What’s most surprising in this exhibition is the Deller’s proposition to dive into an unfamiliar reality. We are not talking about Uncanny (psychoanalytic slapstick) but From a revolution to another allows us to immerse into a slipping everyday routine. A kind of hyperreality is created which alludes to Dump, a work from Superdome, Palais de Tokyo’s most recent exhibition. Christoph Büchel’s Dump was an ascent in an abyss. A door opened to an evil place above the Earth, a reverse paradise lost, a feeling that everything that was buried and hidden suddenly reappeared. In front of thousands of everyday objects we’d rather ignore, Büchel offered a hyperreality opened on a blurred and disconcerting existence. The two wills are similar and want to show an existing reality that we are not fully conscious of, an escaping space which shouts at us: simply two works of art.

Jeremy Deller and Christoph Büchel share a common rock passion and a highly social and political consciousness. Deller won the prestigious Turner Prize in 2005 with Battle of Orgreave, a vivid reconstruction of a battle between miners and police in the mid-1980s miners strike. Büchel excited the art world with the demoniac installation (all interpretations allowed) Simply Botiful at Hauser & Wirth, London. It is incompressible and indivisible but we can try to cut off a significant example: a set of copies of Mein Kampf (Hitler, 1923) translated into Arabic, among a pile of prayer mats woven with motifs celebrating the events of 9/11. Well, a pretty thoughtless and carefree environment…. This set incarnates absolute Evil and deals with Israeli and Arabs conflict, international events in Middle East but it also reminds that the first translation of the book dates back to early 1930s, and that the first French editor, Fernand Sorlot, compared, in his Advertising, its influence on people to…the Koran.

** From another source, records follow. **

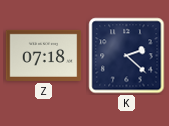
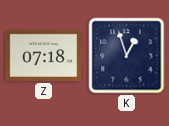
K: 2:22 -> 12:57
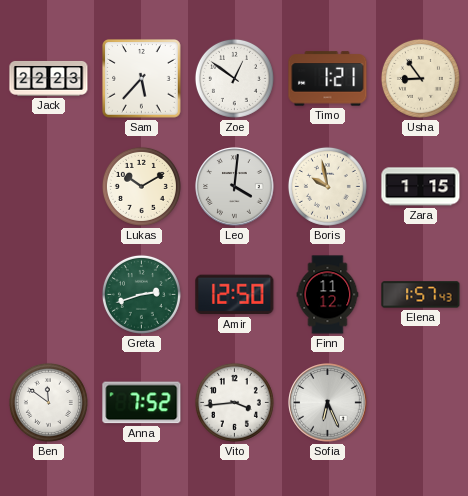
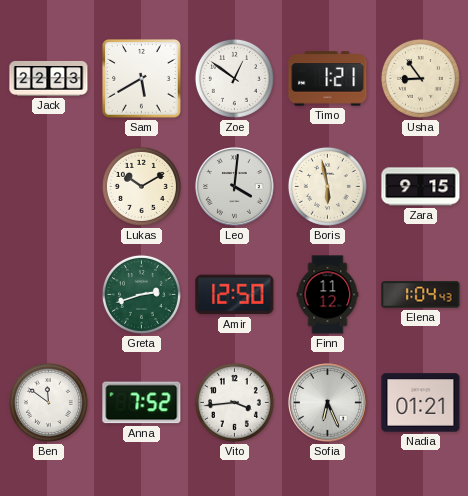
Sam: 5:37 -> 5:40
Boris: 9:58 -> 5:58
Zara: 1:15 -> 9:15
Elena: 1:57 -> 1:04
Nadia: none -> 01:21
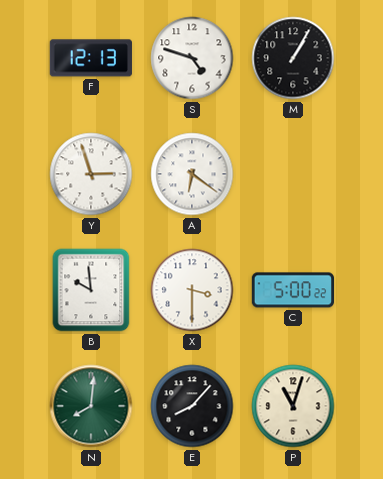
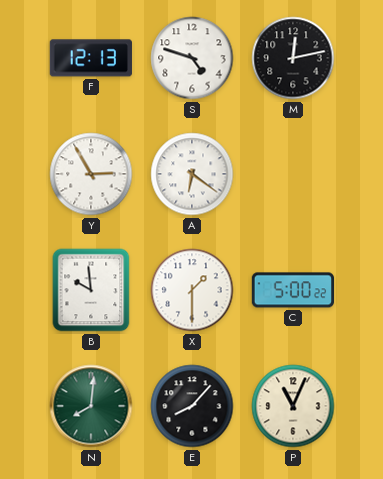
M: 1:05 -> 12:13
Y: 2:57 -> 2:55
X: 3:30 -> 1:30
P: 11:03 -> 11:04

This set of copies has been sold at the Frieze Art Fair 2006 edition by Hauser & Wirth Gallery. Quickly sold, quickly removed. Afraid of eventual retaliations? Absolutely not! People were stealing the books. When reality becomes stranger and frightener than fiction…. “Why would anyone want to walk around an art fair with a copy of Mein Kampf?” questioned the dealer Iwan Wirth. Probably people who wished to take apart a piece of “fantastic” reality, happy to access the hyperreality art had created. As fascinating as Clare Family’s mechanical elephant, as hard-hitting as Ed Hall’s Anti Nazi League banner fluttering on Palais de Tokyo’s ceiling.